In full and without alteration, write out the lines below.

....

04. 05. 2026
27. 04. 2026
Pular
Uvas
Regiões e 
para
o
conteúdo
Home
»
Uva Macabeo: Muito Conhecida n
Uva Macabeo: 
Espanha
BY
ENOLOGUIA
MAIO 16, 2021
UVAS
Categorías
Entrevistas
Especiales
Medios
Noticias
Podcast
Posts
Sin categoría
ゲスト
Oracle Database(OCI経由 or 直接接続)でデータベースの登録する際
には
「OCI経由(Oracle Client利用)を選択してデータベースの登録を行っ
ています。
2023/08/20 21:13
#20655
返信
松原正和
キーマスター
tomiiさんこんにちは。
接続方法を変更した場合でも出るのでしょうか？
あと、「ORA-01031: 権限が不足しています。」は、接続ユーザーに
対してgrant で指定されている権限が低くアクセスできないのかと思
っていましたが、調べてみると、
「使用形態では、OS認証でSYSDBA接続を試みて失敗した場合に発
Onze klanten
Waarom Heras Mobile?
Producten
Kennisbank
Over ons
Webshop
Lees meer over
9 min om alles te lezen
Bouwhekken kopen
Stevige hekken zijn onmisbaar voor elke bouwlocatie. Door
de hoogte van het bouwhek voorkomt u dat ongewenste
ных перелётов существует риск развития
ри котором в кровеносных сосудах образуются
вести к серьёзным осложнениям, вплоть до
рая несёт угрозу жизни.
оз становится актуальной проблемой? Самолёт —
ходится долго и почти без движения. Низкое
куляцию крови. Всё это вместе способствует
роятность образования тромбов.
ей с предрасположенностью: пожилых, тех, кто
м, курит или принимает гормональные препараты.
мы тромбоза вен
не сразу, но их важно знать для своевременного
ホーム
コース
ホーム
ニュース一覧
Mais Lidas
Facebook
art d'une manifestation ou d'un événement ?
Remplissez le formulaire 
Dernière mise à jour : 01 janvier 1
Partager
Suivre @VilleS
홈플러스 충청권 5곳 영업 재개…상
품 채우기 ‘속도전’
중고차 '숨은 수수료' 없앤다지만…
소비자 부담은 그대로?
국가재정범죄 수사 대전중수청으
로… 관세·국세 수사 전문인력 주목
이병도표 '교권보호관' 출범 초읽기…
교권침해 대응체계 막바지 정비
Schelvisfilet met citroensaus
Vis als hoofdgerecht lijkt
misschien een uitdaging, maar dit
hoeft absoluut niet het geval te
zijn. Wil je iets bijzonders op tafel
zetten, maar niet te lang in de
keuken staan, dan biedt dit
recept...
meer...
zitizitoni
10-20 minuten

....

Result for this exercise:
04. 05. 2026
27. 04. 2026
Pular
Uvas
Regiões e 
para
o
conteúdo
Home
»
Uva Macabeo: Muito Conhecida n
Uva Macabeo: 
Espanha
BY
ENOLOGUIA
MAIO 16, 2021
UVAS
Categorías
Entrevistas
Especiales
Medios
Noticias
Podcast
Posts
Sin categoría
ゲスト
Oracle Database(OCI経由 or 直接接続)でデータベースの登録する際
には
「OCI経由(Oracle Client利用)を選択してデータベースの登録を行っ
ています。
2023/08/20 21:13
#20655
返信
松原正和
キーマスター
tomiiさんこんにちは。
接続方法を変更した場合でも出るのでしょうか？
あと、「ORA-01031: 権限が不足しています。」は、接続ユーザーに
対してgrant で指定されている権限が低くアクセスできないのかと思
っていましたが、調べてみると、
「使用形態では、OS認証でSYSDBA接続を試みて失敗した場合に発
Onze klanten
Waarom Heras Mobile?
Producten
Kennisbank
Over ons
Webshop
Lees meer over
9 min om alles te lezen
Bouwhekken kopen
Stevige hekken zijn onmisbaar voor elke bouwlocatie. Door
de hoogte van het bouwhek voorkomt u dat ongewenste
ных перелётов существует риск развития
ри котором в кровеносных сосудах образуются
вести к серьёзным осложнениям, вплоть до
рая несёт угрозу жизни.
оз становится актуальной проблемой? Самолёт —
ходится долго и почти без движения. Низкое
куляцию крови. Всё это вместе способствует
роятность образования тромбов.
ей с предрасположенностью: пожилых, тех, кто
м, курит или принимает гормональные препараты.
мы тромбоза вен
не сразу, но их важно знать для своевременного
ホーム
コース
ホーム
ニュース一覧
Mais Lidas
Facebook
art d'une manifestation ou d'un événement ?
Remplissez le formulaire 
Dernière mise à jour : 01 janvier 1
Partager
Suivre @VilleS
홈플러스 충청권 5곳 영업 재개…상
품 채우기 ‘속도전’
중고차 '숨은 수수료' 없앤다지만…
소비자 부담은 그대로?
국가재정범죄 수사 대전중수청으
로… 관세·국세 수사 전문인력 주목
이병도표 '교권보호관' 출범 초읽기…
교권침해 대응체계 막바지 정비
Schelvisfilet met citroensaus
Vis als hoofdgerecht lijkt
misschien een uitdaging, maar dit
hoeft absoluut niet het geval te
zijn. Wil je iets bijzonders op tafel
zetten, maar niet te lang in de
keuken staan, dan biedt dit
recept...
meer...
zitizitoni
10-20 minuten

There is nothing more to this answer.